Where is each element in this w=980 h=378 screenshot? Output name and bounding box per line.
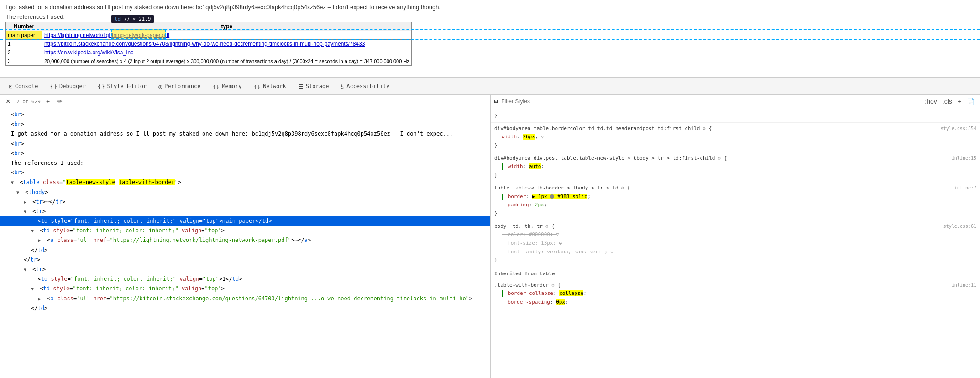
inherited-from-label: Inherited from table bbox=[491, 267, 980, 279]
html-line: <br> bbox=[0, 120, 490, 129]
add-rule-button[interactable]: + bbox=[956, 97, 963, 106]
html-line-close-td: </td> bbox=[0, 246, 490, 255]
style-editor-icon: {} bbox=[98, 83, 105, 90]
tooltip-dimensions: 77 × 21.9 bbox=[124, 16, 151, 22]
style-prop-border-collapse: border-collapse: collapse; bbox=[494, 289, 976, 298]
style-selector-5: .table-with-border ⚙ inline:11 { bbox=[494, 281, 976, 290]
table-cell-num: 1 bbox=[6, 40, 42, 48]
style-closing-brace-3: } bbox=[494, 210, 976, 218]
tab-storage-label: Storage bbox=[306, 83, 329, 89]
search-close-button[interactable]: ✕ bbox=[4, 97, 13, 106]
settings-icon-2[interactable]: ⚙ bbox=[718, 156, 721, 161]
tab-network-label: Network bbox=[263, 83, 286, 89]
collapse-arrow[interactable]: ▼ bbox=[31, 227, 37, 235]
tab-memory[interactable]: ↑↓ Memory bbox=[207, 80, 247, 93]
html-line-td-1[interactable]: <td style="font: inherit; color: inherit… bbox=[0, 274, 490, 284]
performance-icon: ◎ bbox=[158, 83, 162, 90]
devtools-main: ✕ 2 of 629 + ✏ <br> <br> I got asked for… bbox=[0, 95, 980, 378]
styles-content[interactable]: } div#bodyarea table.bordercolor td td.t… bbox=[491, 108, 980, 378]
filter-icon-color: ▽ bbox=[556, 232, 559, 237]
element-highlight-box bbox=[111, 29, 166, 39]
filter-icon-size: ▽ bbox=[559, 241, 562, 246]
style-selector-4: body, td, th, tr ⚙ style.css:61 { bbox=[494, 222, 976, 231]
tab-style-editor[interactable]: {} Style Editor bbox=[92, 80, 152, 93]
html-line-tbody[interactable]: ▼ <tbody> bbox=[0, 188, 490, 197]
settings-icon-3[interactable]: ⚙ bbox=[621, 185, 624, 190]
search-edit-button[interactable]: ✏ bbox=[55, 97, 64, 106]
debugger-icon: {} bbox=[50, 83, 57, 90]
table-row: 2 https://en.wikipedia.org/wiki/Visa_Inc bbox=[6, 48, 412, 57]
hov-button[interactable]: :hov bbox=[923, 97, 938, 106]
funnel-icon-1: ▽ bbox=[541, 134, 544, 139]
style-prop-width1: width: 26px; ▽ bbox=[494, 133, 976, 142]
tab-performance[interactable]: ◎ Performance bbox=[153, 80, 206, 93]
styles-panel: ⊡ :hov .cls + 📄 } div#bodyarea table.bor… bbox=[491, 95, 980, 378]
style-prop-border-spacing: border-spacing: 0px; bbox=[494, 298, 976, 307]
collapse-arrow[interactable]: ▼ bbox=[31, 285, 37, 293]
filter-styles-input[interactable] bbox=[501, 98, 919, 105]
html-content[interactable]: <br> <br> I got asked for a donation add… bbox=[0, 108, 490, 378]
expand-arrow[interactable]: ▶ bbox=[24, 199, 29, 206]
html-line-tr[interactable]: ▼ <tr> bbox=[0, 207, 490, 216]
style-prop-fontsize: font-size: 13px; ▽ bbox=[494, 239, 976, 248]
tab-debugger[interactable]: {} Debugger bbox=[44, 80, 91, 93]
style-selector-1: div#bodyarea table.bordercolor td td.td_… bbox=[494, 125, 976, 133]
webpage-line1: I got asked for a donation address so I'… bbox=[5, 4, 440, 10]
html-search-bar: ✕ 2 of 629 + ✏ bbox=[0, 95, 490, 108]
expand-arrow[interactable]: ▶ bbox=[38, 237, 44, 244]
tab-accessibility-label: Accessibility bbox=[346, 83, 389, 89]
html-line-tr-collapsed[interactable]: ▶ <tr>⋯</tr> bbox=[0, 197, 490, 207]
collapse-arrow[interactable]: ▼ bbox=[16, 189, 22, 196]
devtools-toolbar: ⊡ Console {} Debugger {} Style Editor ◎ … bbox=[0, 78, 980, 95]
html-line: The references I used: bbox=[0, 158, 490, 168]
style-prop-width2: width: auto; bbox=[494, 163, 976, 171]
collapse-arrow[interactable]: ▼ bbox=[24, 208, 29, 215]
search-count: 2 of 629 bbox=[16, 99, 41, 105]
collapse-arrow[interactable]: ▼ bbox=[24, 266, 29, 273]
tab-console[interactable]: ⊡ Console bbox=[4, 80, 43, 93]
html-line-td3[interactable]: ▼ <td style="font: inherit; color: inher… bbox=[0, 284, 490, 294]
tab-accessibility[interactable]: ♿ Accessibility bbox=[335, 80, 395, 93]
html-line: <br> bbox=[0, 168, 490, 178]
tab-network[interactable]: ↑↓ Network bbox=[248, 80, 292, 93]
html-panel: ✕ 2 of 629 + ✏ <br> <br> I got asked for… bbox=[0, 95, 491, 378]
styles-header: ⊡ :hov .cls + 📄 bbox=[491, 95, 980, 108]
tab-storage[interactable]: ☰ Storage bbox=[293, 80, 335, 93]
references-table: Number type main paper https://lightning… bbox=[5, 22, 412, 66]
settings-icon-1[interactable]: ⚙ bbox=[703, 126, 706, 131]
search-add-button[interactable]: + bbox=[44, 97, 52, 106]
table-cell-num: 2 bbox=[6, 48, 42, 57]
html-line-table[interactable]: ▼ <table class="table-new-style table-wi… bbox=[0, 178, 490, 187]
style-selector-3: table.table-with-border > tbody > tr > t… bbox=[494, 184, 976, 193]
html-line-tr2[interactable]: ▼ <tr> bbox=[0, 265, 490, 274]
filter-icon: ⊡ bbox=[494, 98, 498, 105]
style-rule-0: } bbox=[491, 110, 980, 123]
settings-icon-5[interactable]: ⚙ bbox=[552, 283, 555, 288]
table-cell-num: 3 bbox=[6, 57, 42, 66]
memory-icon: ↑↓ bbox=[213, 83, 220, 90]
collapse-arrow[interactable]: ▼ bbox=[11, 179, 16, 186]
tab-memory-label: Memory bbox=[222, 83, 241, 89]
storage-icon: ☰ bbox=[298, 83, 304, 90]
html-line-a2[interactable]: ▶ <a class="ul" href="https://bitcoin.st… bbox=[0, 294, 490, 304]
html-line-a[interactable]: ▶ <a class="ul" href="https://lightning.… bbox=[0, 236, 490, 245]
style-rule-5: .table-with-border ⚙ inline:11 { border-… bbox=[491, 279, 980, 309]
style-source-5: inline:11 bbox=[952, 281, 976, 289]
console-icon: ⊡ bbox=[9, 83, 13, 90]
html-line-td-selected[interactable]: <td style="font: inherit; color: inherit… bbox=[0, 216, 490, 226]
copy-button[interactable]: 📄 bbox=[965, 97, 976, 106]
cls-button[interactable]: .cls bbox=[941, 97, 954, 106]
expand-arrow[interactable]: ▶ bbox=[38, 295, 44, 303]
accessibility-icon: ♿ bbox=[341, 83, 344, 90]
html-line-td2[interactable]: ▼ <td style="font: inherit; color: inher… bbox=[0, 226, 490, 236]
webpage-area: td 77 × 21.9 I got asked for a donation … bbox=[0, 0, 980, 78]
style-prop-padding: padding: 2px; bbox=[494, 201, 976, 210]
table-row: main paper https://lightning.network/lig… bbox=[6, 31, 412, 40]
tab-style-editor-label: Style Editor bbox=[107, 83, 147, 89]
settings-icon-4[interactable]: ⚙ bbox=[546, 224, 549, 229]
style-source-2: inline:15 bbox=[952, 154, 976, 162]
styles-header-buttons: :hov .cls + 📄 bbox=[923, 97, 976, 106]
style-selector-2: div#bodyarea div.post table.table-new-st… bbox=[494, 154, 976, 163]
style-source-1: style.css:554 bbox=[941, 125, 976, 132]
tab-performance-label: Performance bbox=[164, 83, 200, 89]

EXERCISE GOAL » Scan the material for the word "element". Return every line where it is found.

OUTPUT FOR THIS TASK »
Where is each element in this w=980 h=378 screenshot? Output name and bounding box per line.
element-highlight-box bbox=[111, 29, 166, 39]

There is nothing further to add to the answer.